Joe Biden s'entretient avec Xi Jinping lors du sommet virtuel. Photo : Mandel Ngan/AFP

Au cours des dernières semaines, nous avons pu observer une certaine escalade des tensions concernant un sujet pourtant vieux de plus de 50 ans. Il s’agit de Taïwan et ceci implique les deux plus grandes puissances économiques et militaires, les États-Unis ainsi que la Chine.

En effet, depuis quelques mois nous assistons à une escalade du conflit. On voit notamment que Pékin multiplie ses incursions militaires mais aussi que le ton se lève et que la Chine prévoit une réunification sous peu. 

Pour les habitants taiwanais comme Rin, ce conflit ne concerne pas uniquement Taiwan mais bien la démocratie mondiale: “Si la Chine s’empare de Taïwan, ce sera un sérieux avertissement pour tous les pays démocratiques du monde. Le communisme sera plus fort. Et la Chine percera la première chaîne d’îles, la liberté de navigation dans l’Indo-Pacifique n’existera plus, et il sera plus facile de menacer l’Australie et Guam”.

Dernièrement, le mardi 16 Novembre, le président américain a été obligé de clarifier certains propos ambiguës concernant l’indépendance de Taïwan. C’est dans la même journée que le président chinois l’a prévenu qu’œuvrer à l’indépendance de Taïwan revenait à «jouer avec le feu». 

Pour le politologue Jacques Lévesque, “on assiste au même parallèle entre Biden et la Russie, après un haussement de voix, on cherche à réduire la tension du côté des USA, [ ….]  puisqu’ils ne sont pas prêts et cela pourrait être dangereux. Ils ne veulent pas s’engager trop loin et finir dans une situation critique”, indique-t-il. 

Cela explique mieux les propos annoncés par Biden suite à son sommet virtuel avec son homologue chinois Xi Jinping, «Oui. Nous avons dit très clairement que nous soutenions le Taiwan Act et c’est tout», a-t-il dit.

Pour certains Taiwanais, les prises de parole et décisions de l’ancien président D. Trump  étaient plus appréciées. “Je ne peux pas juger la décision des États-Unis, mais grâce aux accords d’échange entre Taïwan et les États-Unis conclus par le président Trump pendant son mandat, cette situation est devenue un indicateur des intérêts américains dans la stratégie indo-pacifique.”, exprime le Taiwanais Rin. 

Même si la nouvelle approche de Joe Biden est plus pacifique, les tensions restent présentes et Pékin intensifie les pressions sur ce territoire insulaire, n’excluant pas le recours à la force pour permettre la “réunification” avec la Chine. “Certains collègues pensent qu’un jour, la Chine va utiliser tous ces moyens militaires, pour envahir Taiwan, les États-Unis protesteront, mais ne seront pas prêts, et ils n’iront pas jusqu’au nucléaire, ils devront donc reculer.

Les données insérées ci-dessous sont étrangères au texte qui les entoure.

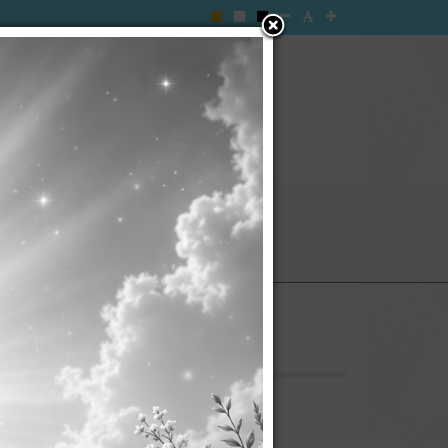
ะกาศ อบต.
กิจการสภา
อร์ด
ี พ.ศ. 2567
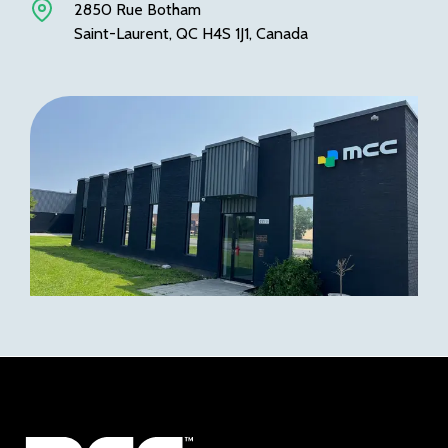
2850 Rue Botham
Saint-Laurent, QC H4S 1J1, Canada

C’est pourquoi les États-Unis montrent le poing, mais se retirent dès que la situation se complique.” nous dit le politologue Jacques Lévesque.

C’est donc la raison de la venue de ce nouveau partenariat militaire Aukus, une tripartite formée par l’Australie, les États-Unis et le Royaume-Unis. 

Même si le conflit militaire États-Unis – Chine n’est pas impossible, le politologue nous pointe du doigt l’actuelle bataille, qui est aujourd’hui principalement économique. “Il y a des pressions militaires fortes, mais c’est surtout une pression économique, et c’est ça qui présente les plus hautes confrontations. La bataille principale se passe sur le plan économique. C’est cela que l’on craint davantage, la plus lourde conséquence à long terme pour les États-Unis est une Chine première puissance économique.” souligne-t-il. 

La dernière complication de ce conflit remonte à ce mardi 23 Novembre où le Président Américain, Joe Biden a convié Taiwan au sommet de la démocratie virtuelle, réunissant 110 pays. La Chine, n’en faisant pas partie, a immédiatement réagi à l’invitation de Taiwan et s’y est opposé fermement. Les tensions sino-américaines ne sont donc pas près de se calmer.